Real Estate CRM reviews by other agents or by industry experts can be tricky. It’s best to bear in mind that they are opinions, not facts. One of the larger CRM software sites has an article about the Ten Most Reviewed Real Estate CRMs. It does very well in the search engines so I don’t doubt that it gets pretty good traffic from agents.
I’m writing this to raise awareness so you think to question recommendations. In this case I have to question why nine out of the ten CRMs being reviewed are not made for real estate agents. Although my personal opinion about using a CRM that is not built for real estate is simply not to do it in most cases, there are certainly agents who would disagree. But that does not change that there are an exceptionally small percentage of agents that have the ability and the willingness to spend the time to create the work-arounds to a non-Real Estate CRM that are necessary to use it for their purposes. So why would someone writing an article about reviewing Real Estate CRMs mention only one of the 40 some odd Real Estate CRMs that are available? Is it because the generic CRMs are better? Not in my opinion.

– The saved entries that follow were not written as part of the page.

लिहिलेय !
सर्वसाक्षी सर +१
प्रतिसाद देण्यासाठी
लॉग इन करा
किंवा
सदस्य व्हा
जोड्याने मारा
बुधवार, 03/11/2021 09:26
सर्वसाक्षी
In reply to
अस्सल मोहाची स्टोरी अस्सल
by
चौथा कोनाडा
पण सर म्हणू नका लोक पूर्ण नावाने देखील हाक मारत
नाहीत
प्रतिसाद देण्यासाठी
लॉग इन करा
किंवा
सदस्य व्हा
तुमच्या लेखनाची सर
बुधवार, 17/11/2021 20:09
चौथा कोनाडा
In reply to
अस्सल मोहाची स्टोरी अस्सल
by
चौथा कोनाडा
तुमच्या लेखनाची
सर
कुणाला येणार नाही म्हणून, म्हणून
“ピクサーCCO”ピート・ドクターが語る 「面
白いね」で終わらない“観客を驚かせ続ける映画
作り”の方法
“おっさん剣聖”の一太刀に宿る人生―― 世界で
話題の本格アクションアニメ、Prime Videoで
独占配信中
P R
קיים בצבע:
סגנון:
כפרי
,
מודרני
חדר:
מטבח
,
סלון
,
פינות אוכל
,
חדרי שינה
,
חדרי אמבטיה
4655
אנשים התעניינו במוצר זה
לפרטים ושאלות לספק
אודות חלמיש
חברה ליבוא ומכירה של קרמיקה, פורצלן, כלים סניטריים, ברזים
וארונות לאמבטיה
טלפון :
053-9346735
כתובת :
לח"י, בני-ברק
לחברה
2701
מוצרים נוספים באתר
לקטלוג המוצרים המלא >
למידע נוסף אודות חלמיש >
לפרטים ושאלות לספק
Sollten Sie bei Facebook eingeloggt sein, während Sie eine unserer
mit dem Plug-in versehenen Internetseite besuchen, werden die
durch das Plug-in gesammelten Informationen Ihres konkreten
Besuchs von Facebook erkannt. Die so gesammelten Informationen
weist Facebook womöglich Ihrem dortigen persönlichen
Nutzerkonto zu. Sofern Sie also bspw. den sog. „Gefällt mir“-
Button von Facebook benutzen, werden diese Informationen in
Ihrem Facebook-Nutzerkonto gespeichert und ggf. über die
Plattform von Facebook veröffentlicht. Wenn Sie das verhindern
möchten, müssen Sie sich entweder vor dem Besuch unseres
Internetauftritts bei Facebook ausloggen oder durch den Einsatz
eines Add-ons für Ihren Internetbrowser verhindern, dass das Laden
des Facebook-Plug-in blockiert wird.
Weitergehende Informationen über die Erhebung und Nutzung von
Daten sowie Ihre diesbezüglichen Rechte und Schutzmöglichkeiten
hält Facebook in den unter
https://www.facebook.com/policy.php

What I’ve found over the years with most IT guys that help real estate agents with their technology needs is that they recommend products like Outlook, Google Apps, ACT! and Salesforce because that is what they are familiar with. In most cases their background and what they do most is help small businesses. Helping real estate agents and brokers is usually a small part of their business. That is not to say that most agents would be lost without them. They provide a great service in areas in which they excel. But – most have never been in real estate sales or used real estate specific programs, so they recommend the CRMs they know best. The generic ones. That way they can then help them with their CRM as well. If you need help selecting a CRM, find someone who knows Real Estate CRM. If you need a network set up, they’re your guys.
Wherever you land looking for a CRM, be aware who is giving the advice. Find out what their background is. If they are recommending mostly CRMs that have nothing to do with real estate – why? If they can explain why generic CRMs are better for most agents than the plethora of CRM options available specifically for real estate agents, please by all means let me know. But they won't be able to.
Yes this article ends up being self-serving because I have a background in real estate. But does that change the points made?